***** SUPPLIED MATERIAL *****
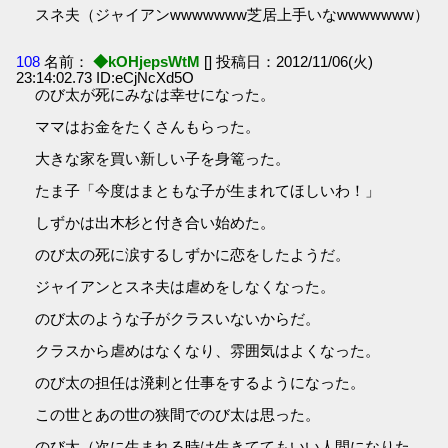
スネ夫（ジャイアンwwwwwww芝居上手いなwwwwwww）
108
名前：
◆kOHjepsWtM
[] 投稿日：2012/11/06(火)
23:14:02.73 ID:eCjNcXd5O
のび太が死にみなは幸せになった。
ママはお金をたくさんもらった。
大きな家を買い新しい子を身篭った。
たま子「今度はまともな子が生まれてほしいわ！」
しずかは出木杉と付き合い始めた。
のび太の死に涙するしずかに恋をしたようだ。
ジャイアンとスネ夫は虐めをしなくなった。
のび太のような子がクラスいないからだ。
クラスから虐めはなくなり、雰囲気はよくなった。
のび太の担任は溌剌と仕事をするようになった。
この世とあの世の狭間でのび太は思った。
のび太（次に生まれる時は生きててもいい人間になりた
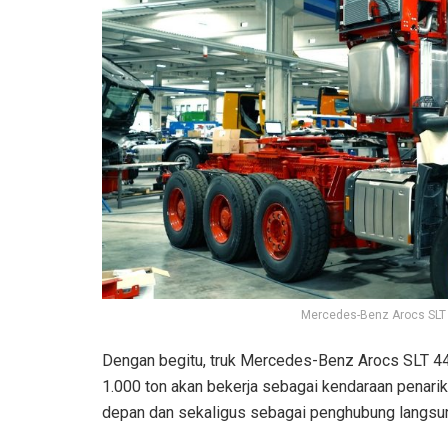
Mercedes-Benz Arocs SLT 
Dengan begitu, truk Mercedes-Benz Arocs SLT 446
1.000 ton akan bekerja sebagai kendaraan penarik 
depan dan sekaligus sebagai penghubung langsung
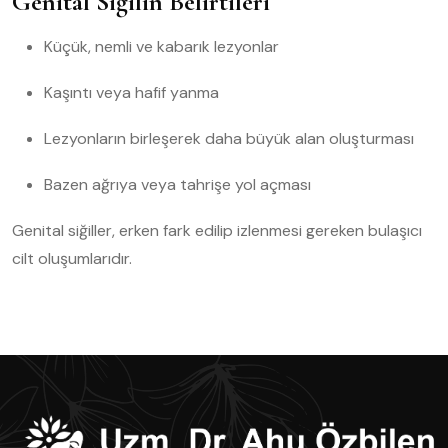
Genital Siğilin Belirtileri
Küçük, nemli ve kabarık lezyonlar
Kaşıntı veya hafif yanma
Lezyonların birleşerek daha büyük alan oluşturması
Bazen ağrıya veya tahrişe yol açması
Genital siğiller, erken fark edilip izlenmesi gereken bulaşıcı
cilt oluşumlarıdır.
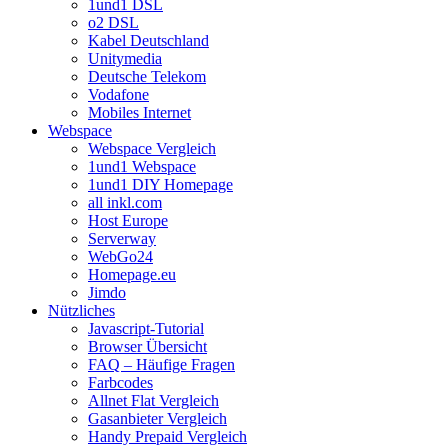
1und1 DSL
o2 DSL
Kabel Deutschland
Unitymedia
Deutsche Telekom
Vodafone
Mobiles Internet
Webspace
Webspace Vergleich
1und1 Webspace
1und1 DIY Homepage
all inkl.com
Host Europe
Serverway
WebGo24
Homepage.eu
Jimdo
Nützliches
Javascript-Tutorial
Browser Übersicht
FAQ – Häufige Fragen
Farbcodes
Allnet Flat Vergleich
Gasanbieter Vergleich
Handy Prepaid Vergleich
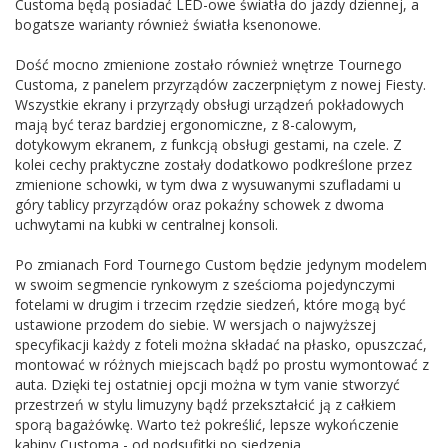
Customa będą posiadać LED-owe światła do jazdy dziennej, a
bogatsze warianty również światła ksenonowe.
Dość mocno zmienione zostało również wnętrze Tournego
Customa, z panelem przyrządów zaczerpniętym z nowej Fiesty.
Wszystkie ekrany i przyrządy obsługi urządzeń pokładowych
mają być teraz bardziej ergonomiczne, z 8-calowym,
dotykowym ekranem, z funkcją obsługi gestami, na czele. Z
kolei cechy praktyczne zostały dodatkowo podkreślone przez
zmienione schowki, w tym dwa z wysuwanymi szufladami u
góry tablicy przyrządów oraz pokaźny schowek z dwoma
uchwytami na kubki w centralnej konsoli.
Po zmianach Ford Tournego Custom będzie jedynym modelem
w swoim segmencie rynkowym z sześcioma pojedynczymi
fotelami w drugim i trzecim rzędzie siedzeń, które mogą być
ustawione przodem do siebie. W wersjach o najwyższej
specyfikacji każdy z foteli można składać na płasko, opuszczać,
montować w różnych miejscach bądź po prostu wymontować z
auta. Dzięki tej ostatniej opcji można w tym vanie stworzyć
przestrzeń w stylu limuzyny bądź przekształcić ją z całkiem
sporą bagażówkę. Warto też pokreślić, lepsze wykończenie
kabiny Customa - od podsufitki po siedzenia.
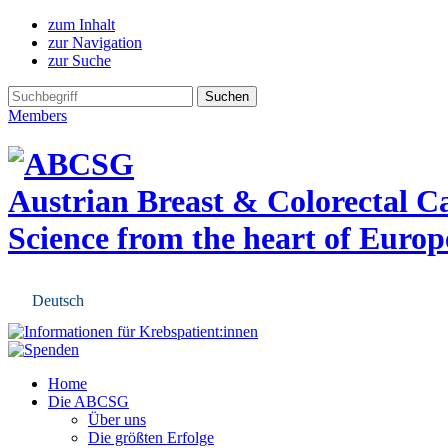
zum Inhalt
zur Navigation
zur Suche
Members
Austrian Breast & Colorectal 
Science from the heart of Europ
Deutsch
Home
Die ABCSG
Über uns
Die größten Erfolge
*****
Although the records hold pictures, the copy must not; give again exactly the lines from the one with "大きな家を買い新しい子を身篭った。" through the one with "Browser Übersicht".

大きな家を買い新しい子を身篭った。
たま子「今度はまともな子が生まれてほしいわ！」
しずかは出木杉と付き合い始めた。
のび太の死に涙するしずかに恋をしたようだ。
ジャイアンとスネ夫は虐めをしなくなった。
のび太のような子がクラスいないからだ。
クラスから虐めはなくなり、雰囲気はよくなった。
のび太の担任は溌剌と仕事をするようになった。
この世とあの世の狭間でのび太は思った。
のび太（次に生まれる時は生きててもいい人間になりた
Mercedes-Benz Arocs SLT 
Dengan begitu, truk Mercedes-Benz Arocs SLT 446
1.000 ton akan bekerja sebagai kendaraan penarik 
depan dan sekaligus sebagai penghubung langsung
Genital Siğilin Belirtileri
Küçük, nemli ve kabarık lezyonlar
Kaşıntı veya hafif yanma
Lezyonların birleşerek daha büyük alan oluşturması
Bazen ağrıya veya tahrişe yol açması
Genital siğiller, erken fark edilip izlenmesi gereken bulaşıcı
cilt oluşumlarıdır.
1und1 DSL
o2 DSL
Kabel Deutschland
Unitymedia
Deutsche Telekom
Vodafone
Mobiles Internet
Webspace
Webspace Vergleich
1und1 Webspace
1und1 DIY Homepage
all inkl.com
Host Europe
Serverway
WebGo24
Homepage.eu
Jimdo
Nützliches
Javascript-Tutorial
Browser Übersicht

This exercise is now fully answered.